Park D J, Nakamura H, Chumakov A M, Said J W, Miller C W, Chen D L, Koeffler H P
Division of Hematology/Oncology, Cedars-Sinai Medical Center, UCLA School of Medicine 90048-0750.
Oncogene. 1994 Jul;9(7):1899-906.
Cells with divergent mutant alleles of the p53 gene have different biological and biochemical properties in vitro. Increasing evidence indicates that p53 is a transcriptional activator, and recently, high affinity DNA binding sites for p53 have been identified. The purpose of this study was to determine in vivo, the effect that various mutant p53 proteins have on their ability to mediate transactivation and to bind specifically to DNA. Either a p53 responsive or control reporter gene was transfected into 18 human carcinoma cell lines, having various p53 mutations, either with or without a wild-type p53 expression vector. The CAT activity and DNA gel retardation were studied to measure transactivation and DNA binding by these endogenous p53s. As expected, the endogenously produced wild-type p53 binds to DNA binding sequences and can transactivate a reporter construct containing a p53 high affinity DNA binding site. Four of five cell lines with homozygous p53 mutations at codon 273 (273His), contained p53 which had the ability to bind to p53 DNA binding sequences and transactivate. In contrast, all the homozygous, non-codon 273 mutant p53s (156Pro, 175His, 223Leu, 248Gln, 248Trp, 280Lys) present in the other cell lines had no transactivating ability. These findings suggest that the biology of cancers with mutations at codon 273 may be different than those with p53 mutations at other sites. The p53 from WRO, a thyroid carcinoma cell line with p53 mutation at codon 223 (223Leu), was able to bind p53 DNA recognition sequences, but was unable to transactivate. Interestingly, in a vulvar carcinoma cell line (A431) with a p53 mutation at codon 273 (273His), the p53 was unable to transactivate and gave an aberrant band on gel retardation. Both CEM and SK-UT-1, which have compound heterozygous mutations at codons 175/248 (175His/248His), produced p53 which can complex with DNA, as well as transactivate. In contrast, the p53 in cell lines with either homozygous 175His or 248His p53 mutations, were unable either to transactivate or bind to the p53 response element. A cell line (NPA) heterozygous for 266Glu p53 mutation, was able to efficiently transactivate a reporter containing a p53 DNA binding site, therefore showing no evidence of a dominant negative effect of the endogenous p53 mutant allele. In summary, this in vivo study further supports the idea that different p53 mutant alleles have various properties which may affect their function.

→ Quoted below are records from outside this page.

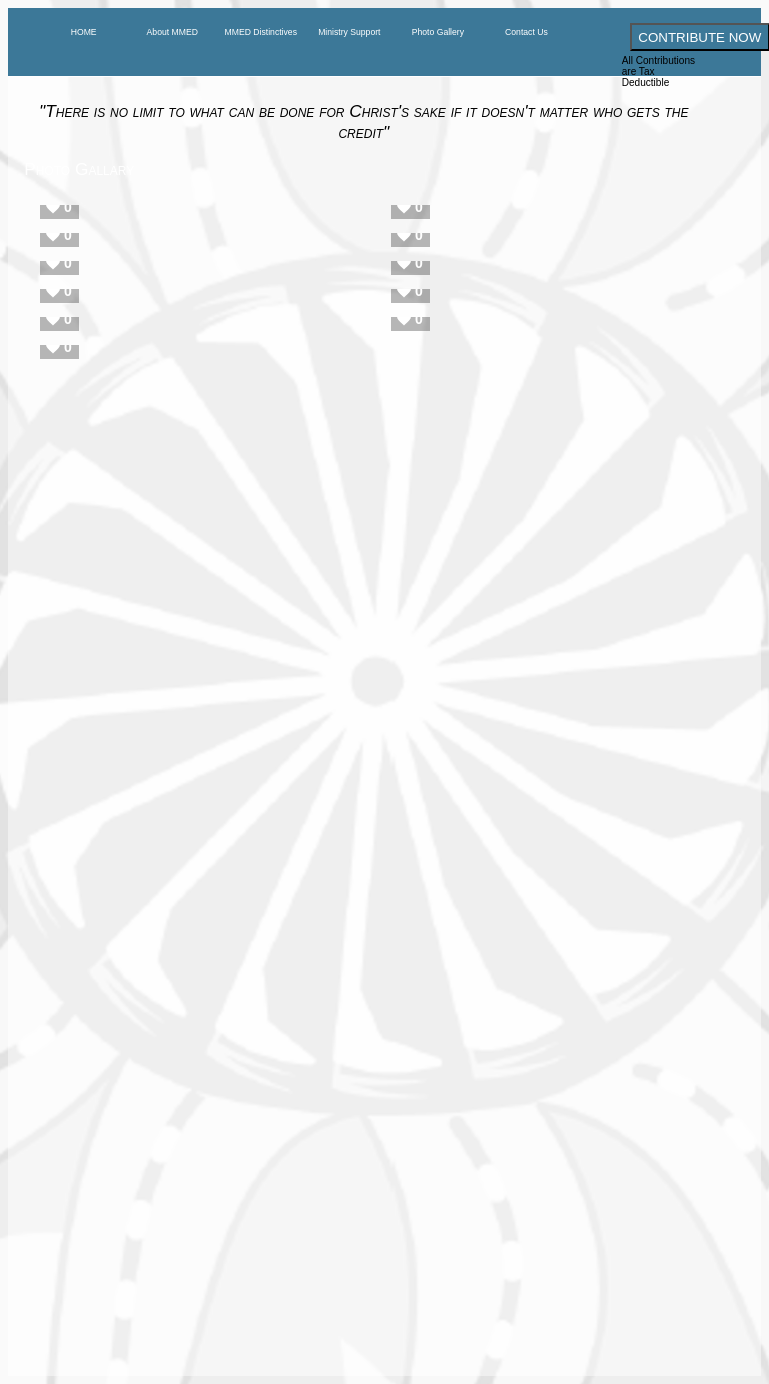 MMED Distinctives (261, 32)
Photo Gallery (438, 32)
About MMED (172, 32)
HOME (84, 32)
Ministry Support (349, 32)
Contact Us (526, 32) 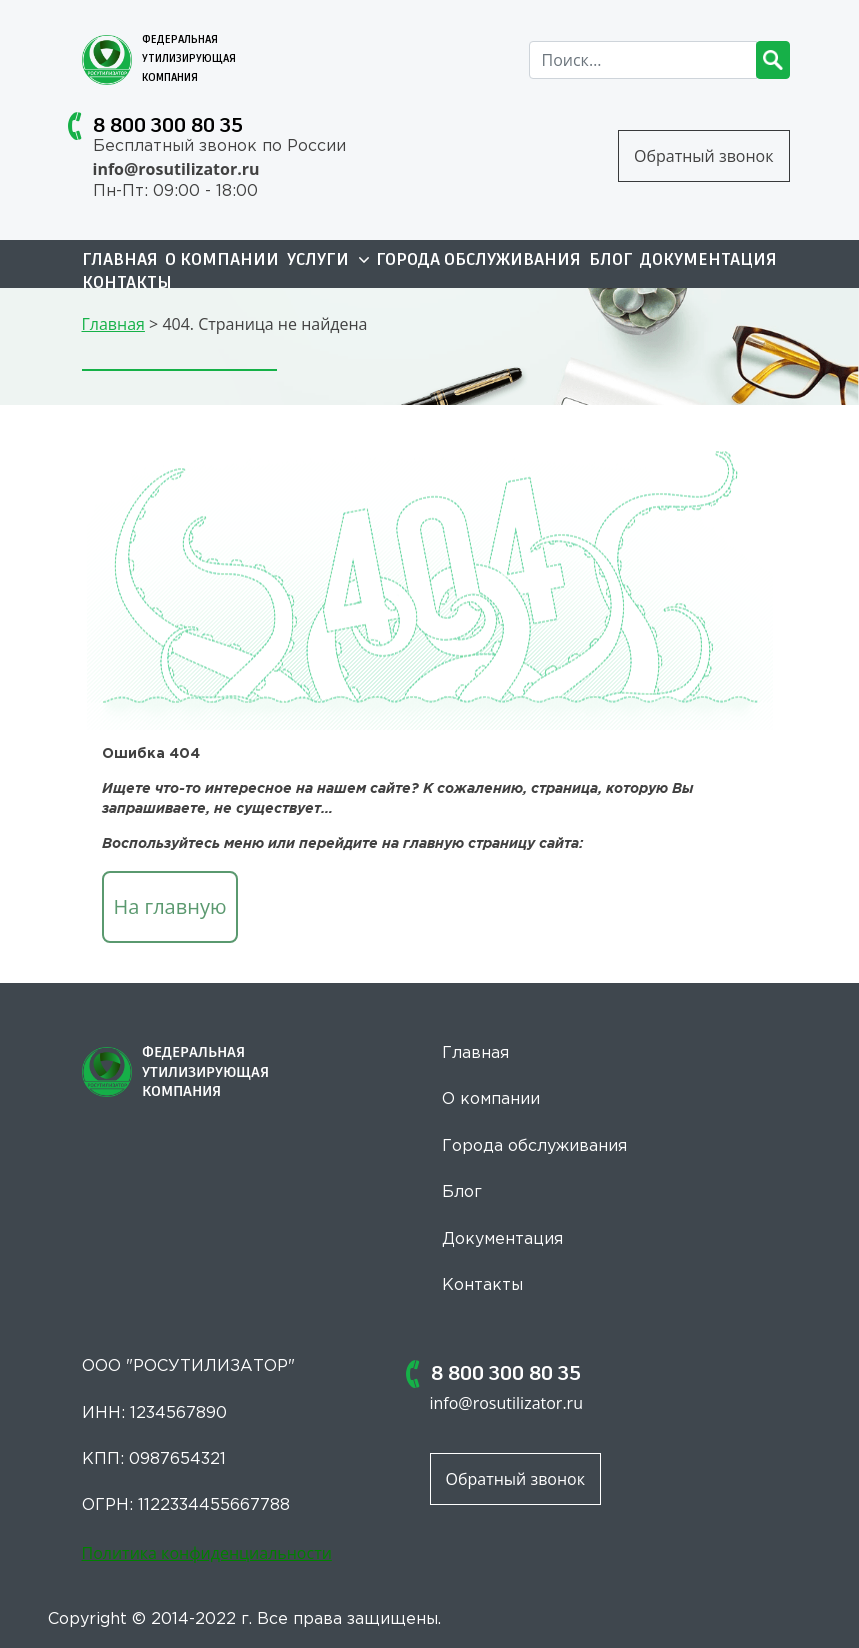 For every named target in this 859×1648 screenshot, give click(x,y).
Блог (611, 261)
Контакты (127, 284)
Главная (120, 261)
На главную (170, 906)
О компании (222, 261)
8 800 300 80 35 (168, 126)
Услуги (328, 261)
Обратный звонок (703, 156)
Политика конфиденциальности (207, 1553)
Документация (708, 261)
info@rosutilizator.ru (176, 169)
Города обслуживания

具有p53基因不同突变等位基因的细胞在体外具有不同的生物学和生化特性。越来越多的证据表明p53是一种转录激活因子,最近,已鉴定出p53的高亲和力DNA结合位点。本研究的目的是在体内确定各种突变p53蛋白对其介导反式激活和特异性结合DNA能力的影响。将一个p53反应性或对照报告基因转染到18种具有各种p53突变的人癌细胞系中,这些细胞系转染时带有或不带有野生型p53表达载体。通过研究CAT活性和DNA凝胶阻滞来测量这些内源性p53的反式激活和DNA结合能力。正如预期的那样,内源性产生的野生型p53与DNA结合序列结合,并能反式激活含有p53高亲和力DNA结合位点的报告构建体。在密码子273(273His)处有纯合p53突变的五个细胞系中的四个,其p53具有结合p53 DNA结合序列并进行反式激活的能力。相反,存在于其他细胞系中的所有纯合、非密码子273突变p53(156Pro、175His、223Leu、248Gln、248Trp、280Lys)均无反式激活能力。这些发现表明,密码子273处发生突变的癌症生物学特性可能与p53在其他位点发生突变的癌症不同。来自WRO(一种在密码子223(223Leu)处有p53突变的甲状腺癌细胞系)的p53能够结合p53 DNA识别序列,但无法进行反式激活。有趣的是,在密码子273(273His)处有p53突变的外阴癌细胞系(A431)中,p53无法进行反式激活,并且在凝胶阻滞实验中出现异常条带。在密码子175/248(175His/248His)处有复合杂合突变的CEM和SK-UT-1细胞系所产生的p53既能与DNA形成复合物,也能进行反式激活。相反,在具有纯合175His或248His p53突变的细胞系中的p53,既不能进行反式激活,也不能与p53反应元件结合。一个在266Glu p53突变处为杂合的细胞系(NPA)能够有效地反式激活含有p53 DNA结合位点的报告基因,因此没有显示出内源性p53突变等位基因的显性负效应的证据。总之,这项体内研究进一步支持了不同的p53突变等位基因具有可能影响其功能的各种特性这一观点。